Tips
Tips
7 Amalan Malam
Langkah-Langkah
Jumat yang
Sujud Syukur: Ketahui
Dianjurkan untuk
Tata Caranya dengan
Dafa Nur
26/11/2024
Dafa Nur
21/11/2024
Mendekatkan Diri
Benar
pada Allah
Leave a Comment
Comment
◇ ◇ ◇ ◇ ◇
What you have to do
Write every record out again exactly.

Response area
Tips
Tips
7 Amalan Malam
Langkah-Langkah
Jumat yang
Sujud Syukur: Ketahui
Dianjurkan untuk
Tata Caranya dengan
Dafa Nur
26/11/2024
Dafa Nur
21/11/2024
Mendekatkan Diri
Benar
pada Allah
Leave a Comment
Comment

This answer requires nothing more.